Esa facultad que tenía la diminuta bebé de arrullarse a sí misma, de calmarse sola, era contagiosa. Lo descubrió la hermana Amalia de manera accidental gracias a otro timbrazo de madrugada. El niño venía en una vieja caja de madera que había contenido carretes de hilo, envuelto en una toquilla raída y sucia. Después de lavarlo y alimentarlo buscó una cuna para acomodarlo, pero no encontró ninguna libre. El niño no dejaba de llorar y ella no estaba dispuesta a tenerlo en brazos toda la noche, de modo que lo acostó en la cunita de Inés, que de tan menudita que era aún no ocupaba ni la mitad del espacio. La niña oyó a su compañero y abrió los ojos para mirarlo; el otro, desorientado y aún con el trauma del abandono atravesado en su garganta, lloraba con un desconsuelo conmovedor, pero la monja, impaciente y deseosa de acostarse a descansar, ya tenía callo en los oídos para ese tipo de llantos. No albergaba ninguna intención de malcriarlo acunándolo. Inés tampoco quería ser molestada, de modo que pasó su bracito por encima del pecho de su accidental mellizo, le acercó su cara y comenzó a arrullarle con aquel sonido que solo ella sabía emitir. El niño, poco a poco, fue disminuyendo la intensidad de sus bramidos y su hipo hasta quedar los dos dormidos, tranquilos y abrazados.

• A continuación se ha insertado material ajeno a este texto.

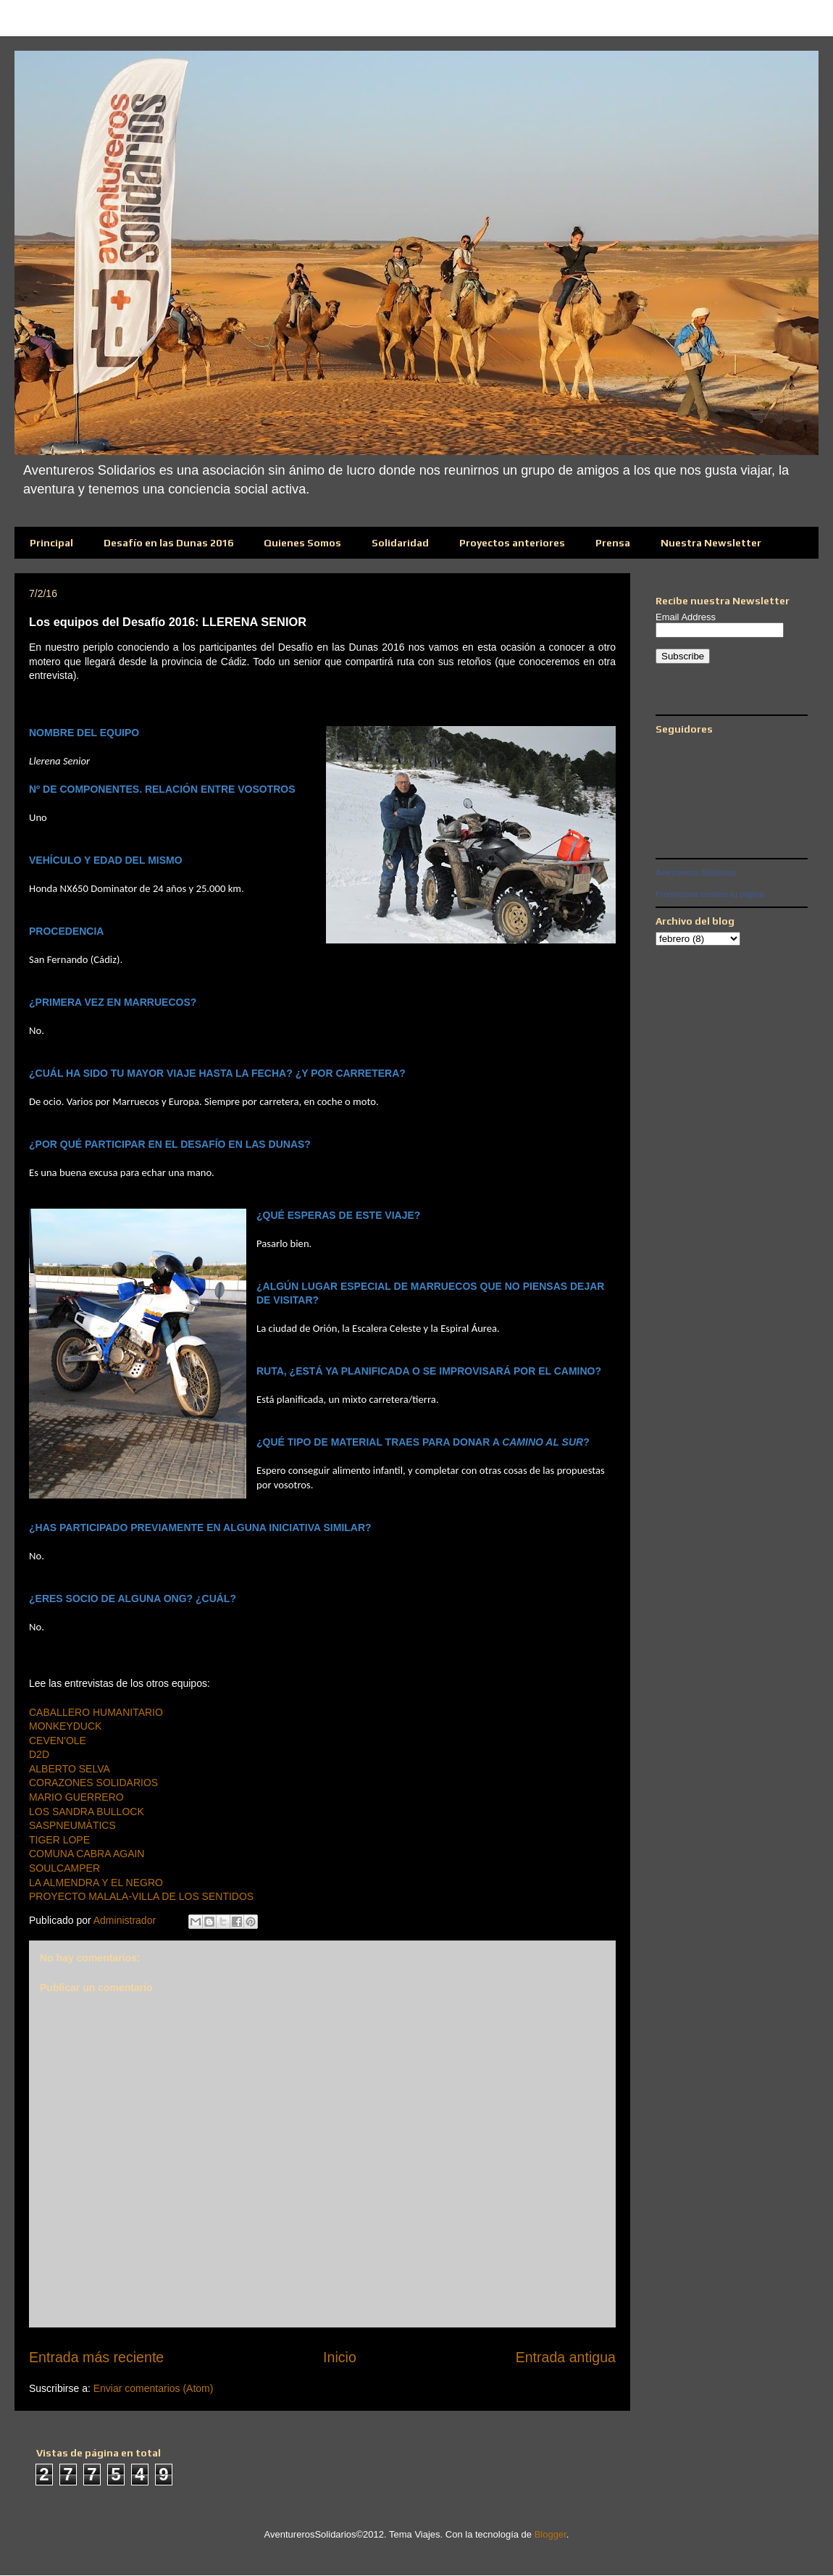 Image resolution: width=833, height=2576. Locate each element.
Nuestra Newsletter (711, 543)
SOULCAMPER (64, 1868)
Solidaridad (400, 543)
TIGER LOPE (59, 1840)
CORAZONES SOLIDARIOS (93, 1782)
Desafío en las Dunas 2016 (168, 543)
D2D (39, 1754)
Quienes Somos (302, 543)
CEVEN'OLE (57, 1740)
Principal (51, 543)
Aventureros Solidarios (695, 872)
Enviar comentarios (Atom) (153, 2388)
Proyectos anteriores (512, 543)
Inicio (339, 2357)
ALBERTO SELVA (69, 1769)
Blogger (550, 2534)
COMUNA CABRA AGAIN (86, 1853)
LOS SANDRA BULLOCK (86, 1811)
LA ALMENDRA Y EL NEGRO (96, 1882)
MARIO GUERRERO (76, 1797)
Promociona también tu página (709, 894)
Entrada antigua (566, 2357)
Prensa (612, 543)
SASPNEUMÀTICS (72, 1825)
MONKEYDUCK (65, 1726)
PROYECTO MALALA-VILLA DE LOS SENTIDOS (141, 1896)
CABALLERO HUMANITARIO (96, 1712)
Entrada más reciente (96, 2357)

La hermana Amalia, cuyos ojos pequeños de comadreja no habían visto cosa igual en todos sus años de servicio como enfermera y matrona, comentó la anécdota con la hermana Carmen y las dos observaron a la niña detenidamente durante varios días. La misma Ángela se lo confirmó como un hecho cierto que ella misma había experimentado cuando la llevaba a cuestas, unas semanas que siempre recordó como las más felices, placenteras y tranquilas de su vida, pero para asegurarse lo comprobaron varias veces, con otros bebés y con ellas mismas: cualquiera que estuviese en contacto con Inés recibía a través de su piel un bálsamo invisible que aplacaba llantos, anulaba nervios, suavizaba dolores, volatilizaba histerias, pánicos y ansiedades. Incluso la hermana Servanda, que vivía retirada allí al cuidado de sus compañeras religiosas y que por sus muchos años y su tremenda sordera no podía ver ni oír a la criatura, percibía sin embargo aquella invisible onda de paz que Inés emitía en cuanto se la ponían en el regazo y, por fuerte que fuera la crisis nerviosa que su demencia senil le estuviese provocando en ese momento, se veía aplacada en pocos minutos sin necesidad de recurrir a los fármacos habituales. Esa benéfica influencia hacía que uno tuviese la certeza de que todo iba a ir bien. Por eso, cuando alguna otra criatura lloraba con insistencia o lo hacía durante la noche, hora en que solamente había ganas de dormir para reponer las fuerzas gastadas en la jornada de trabajo, la metían en la cuna de Inés y ya ella, con su balbuceo arrullador y su bracito diminuto, se encargaba de irradiar consuelo. En aquella camita de barrotes, desde que las religiosas advirtieron su don, ya casi nunca estaba sola. Y por eso «el pequeño albaricoque» llegó a ser un ser tan útil y tan valioso en aquella casa desde tan temprano. Tanto que no se la quisieron dar a nadie.